13 mar 2014

Nuovo appunto di Domenico Cacopardo sugli ultimi eventi in Ucraina

di domenico Cacopardo

Rullano i tamburi sul mar Nero. E non sono tamburi di latta, inidonei a qualsiasi guerra. Sono tamburi russi, al seguito di armamenti moderni e di truppe che, per merito di Putin, hanno ritrovato l’orgoglio nazionale e sono pronte a dimostrarlo.
Dall’altro lato l’Ucraina ufficiale, governata dalla provvisoria coalizione dei rappresentanti della rivoluzione semipacifica che ha costretto Yanukovic a rifugiarsi nel Paese amico.
Gli Stati Uniti cercano di approfittare della tensione per indebolire Putin e conquistare una posizione strategica sul mar Nero.
L’Europa ufficiale è cauta. Solo Hollande e Cameron sembrano disposti a seguire l’America a sostegno della causa ucraina. Gli altri, tra essi l’Italia, si allineano alla Germania che all’Est ha rilevanti interessi economici.
Tuttavia, sul terreno, le tensioni crescono e fanno temere che, come accaduto spesso nella storia, la situazione sfugga dalle mani dei governanti.
Il problema del contendere è presto detto: in quale orbita d’influenza si deve collocare l’Ucraina?
In quella euro-occidentale o in quella russa?
L’Europa comunitaria è al confine: la Romania, anche se non ha l’euro, ne fa parte a pieno diritto.
E in molti ucraini s’è fatta strada l’idea che un accordo di adesione –entro un numero ragionevole di anni- all’Unione, garantirebbe un rilancio economico e uno statuto liberale.
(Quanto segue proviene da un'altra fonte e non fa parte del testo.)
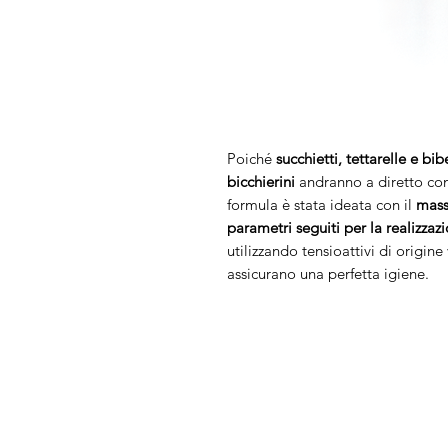
Poiché
succhietti, tettarelle e bi
bicchierini
andranno a diretto con
formula è stata ideata con il
mass
parametri seguiti per la realizzaz
utilizzando tensioattivi di origin
assicurano una perfetta igiene.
I discendenti degli ottomani e i tatari militano in prevalenza in questo schieramento, anche per secolari doglianze verso i russi.
Dall’occupazione,nel 700, dell’Ucraina da parte delle truppe di Caterina la grande, una politica di colonizzazione dell’area è stata tenacemente seguita, tanto che in Crimea la maggioranza della popolazione appartiene all’etnia russa e non è legata da sentimenti nazionali verso Kiev.
L’economia del Paese è tributaria del grande vicino: riceve sussidi annuali, rifornimenti di petrolio e gas, incassa i pedaggi per gli oleodotti e i gasdotti che percorrono il territorio. Non a caso, proprio i questi giorni, Gasprom, la compagnia russadi Stato, ha intimato all’Ucraina il pagamento di forniture arretrate.
Sembra, oggi, evidente e inevitabile che la Crimea celebri il referendum e decida, quindi, di lasciare l’Ucraina, aderendo in qualche modo alla Confederazione russa.
Se qualcuno a Kiev o, peggio, a Washington, a Londra e a Parigi intendesse opporsi a questa svolta, la corsa verso un bagno di sangue subirebbe una grave accelerazione.
Certo, si tratterebbe di un bagno di sangue ucraino, dato che né Obama né i suoi amicibellicosi, possono mandare un soldato laggiù.


E il sangue confermerebbe il cinismo che percorre l’Europae le sue inconciliabili divergenze interne.